In my course on parallel computing, where I taught the basics of OpenMP and MPI, students in computer science often say: “This is so primitive”. One must think about so many details making parallel programming in OpenMP and MPI, and especially its combination, difficult.

Quite long time ago, there was a lot of research in computer science on automatic parallelisation of Fortran and C programs, but these efforts were not very successful. Of course, OpenMP does a kind of automatic parallelisation, but you still have to give detailed instructions to the compiler.
You can avoid many of the technical details by using a library. For numerical simulation, very good libraries exist where the most common algorithms are implemented and can run in parallel. That makes life easy for programmers, but often they have to do the hard work of using MPI and/or OpenMP.

How long have you been involved in HPC? Why has this domain continued to fascinate you?

I have been involved in HPC since 1986. One of the fascinating aspects is this tremendous growth of performance, not only floating point speed but also memory and communication performance. There are always applications that can use all these resources: researchers and industry always ask for more resources.

Another fascinating aspect for me is the cyclic evolution of HPC: some things come back in another form. For example, the original idea of vector processing in the seventies and the eighties was used in some limited way in commodity processors.

Also, shared versus distributed memory: the first supercomputers were shared memory systems with a small number of vector processors (e.g. Cray [9]). Afterwards, clusters with distributed memory became the norm, starting with these hypercube systems that we already talked about. Now we have up to 128 cores per node, so we have again shared memory. This also means that some lessons learned in the past about parallel programming and algorithms can be reused in some form.

For my own research: I’m an applied mathematician, but I also like to work on concrete aspects. Considering the hardware architecture to develop numerical algorithms is a challenge, but this makes it fascinating and fun for me. I like this mix of technology and conceptual thinking.

[1] http://calteches.library.caltech.edu/3419/1/Cubism.pdf

[2] https://en.wikipedia.org/wiki/Intel_iPSC

[3] https://de.wikipedia.org/wiki/SUPRENUM

[4] https://en.wikipedia.org/wiki/Connection_Machine

[5] https://en.wikipedia.org/wiki/NCUBE

[6] https://en.wikipedia.org/wiki/Transputer

[7] https://en.wikipedia.org/wiki/Meiko_Scientific

[8] https://en.wikipedia.org/wiki/Parsytec

[9] https://www.hpe.com/us/en/compute/hpc/cray.html

About em. prof. dr. Dirk Roose

em. Prof. dr. Dirk Roose is emeritus professor at KU Leuven, Department of Computer Science. He chaired the KU Leuven HPC Steering Committee, played an important role in forming the VSC and chaired the user committee of the VSC. Much of his research dealt with numerical methods and software tools for HPC.

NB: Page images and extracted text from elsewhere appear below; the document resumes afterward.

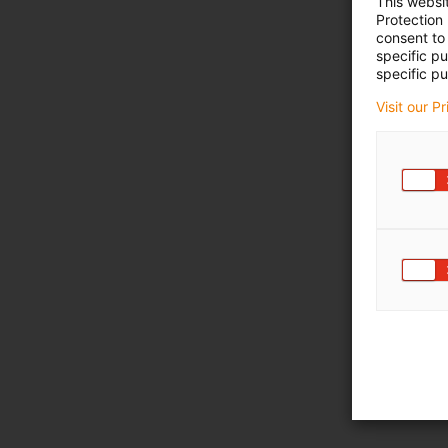
This websi
Protection
consent to 
specific p
specific pu
Visit our P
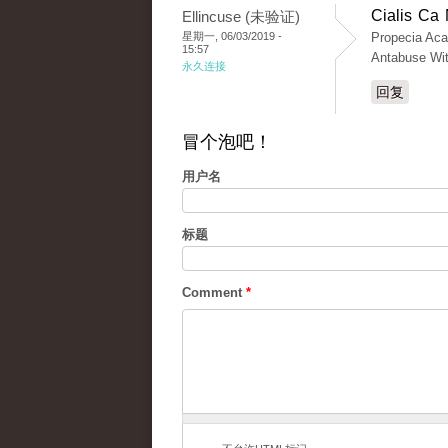
Cialis Ca
Ellincuse (未验证)
星期一, 06/03/2019 -
Propecia Acat
15:57
Antabuse Wit
永久连接
回复
冒个泡吧！
用户名
标题
Comment
*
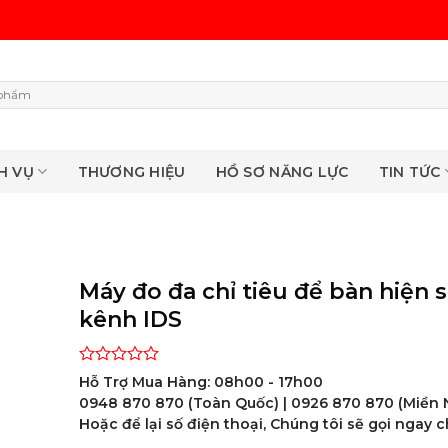
H VỤ
THƯƠNG HIỆU
HỒ SƠ NĂNG LỰC
TIN TỨC
Máy đo đa chỉ tiêu để bàn hiện s
kênh IDS
Rated
Hỗ Trợ Mua Hàng: 08h00 - 17h00
0
0948 870 870 (Toàn Quốc) | 0926 870 870 (Miền
out
Hoặc để lại số điện thoại, Chúng tôi sẽ gọi ngay c
of
5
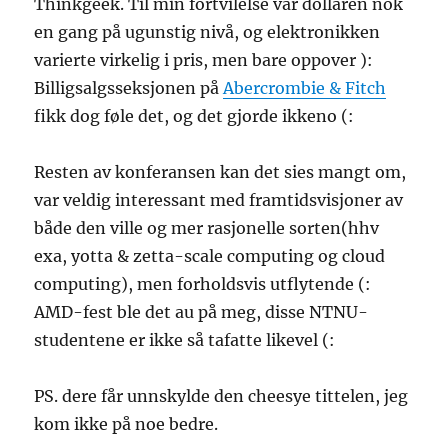
Thinkgeek. Til min fortvilelse var dollaren nok
en gang på ugunstig nivå, og elektronikken
varierte virkelig i pris, men bare oppover ):
Billigsalgsseksjonen på
Abercrombie & Fitch
fikk dog føle det, og det gjorde ikkeno (:
Resten av konferansen kan det sies mangt om,
var veldig interessant med framtidsvisjoner av
både den ville og mer rasjonelle sorten(hhv
exa, yotta & zetta-scale computing og cloud
computing), men forholdsvis utflytende (:
AMD-fest ble det au på meg, disse NTNU-
studentene er ikke så tafatte likevel (:
PS. dere får unnskylde den cheesye tittelen, jeg
kom ikke på noe bedre.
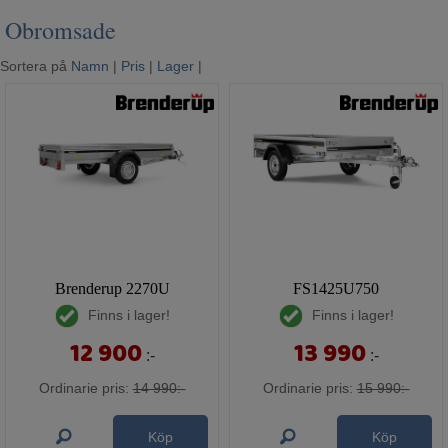
Mina sidor
Obromsade
Sortera på
Namn
|
Pris
|
Lager
|
Brenderup 2270U
FS1425U750
Finns i lager!
Finns i lager!
12 900
13 990
:-
:-
Ordinarie pris:
14 990:-
Ordinarie pris:
15 990:-
Köp
Köp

He also worked on the simulation of nonlinear systems, multi-scale modelling in materials science, and discrete optimisation. He taught courses on numerical mathematics, algorithms for HPC, nonlinear systems, genetic and evolutionary algorithms, among others.

The Master in Mathematical Engineering/Mathematical Engineering at KU Leuven was established on his initiative.
Among others, he is editor of the Lecture Notes in Computational Science and Engineering book series (Springer).